Asian stock markets mostly pared early losses on Tuesday, supported by an improved sentiment for China shares, but concerns remained that Beijing could re-impose strict COVID restrictions that could lead to supply chain disruptions.
The dollar bounced back from strong overnight gains, while oil took a break from Monday’s comeback.
European stock futures indicated a dull start with Eurostox 50 futures up 0.15%, German DAX futures up 0.09% and FTSE futures up 0.30%.
The broader Asia-Pacific index ex-Japan recovered earlier losses to inch 0.07% higher in the afternoon.
The biggest driver for the recovery was China, with its benchmark up 0.43%. Hong Kong’s benchmark index narrowed losses to 0.7%.
Support came from the property sub-sector, as new government moves late on Monday to aid the struggling industry helped buoy sentiment.
China’s central bank said late Monday that it would provide 200 billion yuan ($28 billion) in loans to six commercial banks to complete housing construction.
However, the gains in China were limited as the COVID-19 situation worsened in the country.
The fact that China has shown movement away from zero COVID is “very significant” but has been drowned out by the latest news on the resurgence of cases in Beijing, said Ray Attrill, head of FX strategy at National Australia Bank.
The Chinese capital warned on Monday that it faces its most severe test of the pandemic, raising investor concerns that China may have to reimpose strict mobility restrictions and issue stay-at-home orders in cities. can be forced.
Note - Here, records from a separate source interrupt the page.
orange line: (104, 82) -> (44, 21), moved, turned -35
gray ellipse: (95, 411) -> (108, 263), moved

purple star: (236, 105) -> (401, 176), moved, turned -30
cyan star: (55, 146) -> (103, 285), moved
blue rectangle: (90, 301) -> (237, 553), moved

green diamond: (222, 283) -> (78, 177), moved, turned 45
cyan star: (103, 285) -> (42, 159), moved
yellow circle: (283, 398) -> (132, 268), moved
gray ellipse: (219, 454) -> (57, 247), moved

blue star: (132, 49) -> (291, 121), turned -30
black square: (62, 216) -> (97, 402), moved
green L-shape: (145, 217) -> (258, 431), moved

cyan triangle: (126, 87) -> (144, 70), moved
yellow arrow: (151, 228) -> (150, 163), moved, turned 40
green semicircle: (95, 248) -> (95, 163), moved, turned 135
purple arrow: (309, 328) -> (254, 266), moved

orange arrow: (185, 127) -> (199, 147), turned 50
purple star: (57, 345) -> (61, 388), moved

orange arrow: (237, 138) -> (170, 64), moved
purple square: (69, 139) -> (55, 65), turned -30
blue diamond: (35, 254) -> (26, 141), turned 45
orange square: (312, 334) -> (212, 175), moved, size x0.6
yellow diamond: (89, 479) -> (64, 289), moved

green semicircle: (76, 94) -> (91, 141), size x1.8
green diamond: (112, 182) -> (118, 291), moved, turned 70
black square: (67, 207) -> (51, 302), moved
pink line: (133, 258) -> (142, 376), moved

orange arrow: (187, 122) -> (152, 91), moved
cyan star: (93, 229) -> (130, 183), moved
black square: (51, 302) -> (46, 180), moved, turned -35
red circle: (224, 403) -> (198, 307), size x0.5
Redmond Wong, Greater China market strategist at Hong Kong’s Saxo Markets, said rising cases in manufacturing cities could lead to supply chain disruptions.
Japan’s benchmark Nikkei average rose 0.69% as yen weakness against the dollar raised prospects for domestic manufacturers.
Australian shares rose 0.59% on strength in miners and banks.
The dollar pared its strong overnight gains on Tuesday after investors flocked to the safe-haven currency on nerves over China’s COVID flare-up, but analysts at National Australia Bank questioned whether demand for the greenback was sustainable.
“Evidence that US inflation has peaked and may fall significantly in 2023, along with developments in China and Europe, leads us to believe that a USD depreciation cycle is now in train,” he said in a note on Tuesday.
US Treasury yields edged higher on Tuesday amid expectations of a further interest rate hike from the Federal Reserve, as markets await the latest Fed minutes to be released on Wednesday to provide more clarity.
The benchmark 10-year Treasury yield edged up five basis points.
Oil prices rose on Tuesday, a day after Saudi Arabia denied media reports that it was discussing an increase in oil supplies with OPEC and its allies.
US crude gained 0.36% to $80.33 a barrel in early trade and Brent was up 0.49% to $87.88.
Spot gold was trading up 0.3% at $1,742.91 an ounce.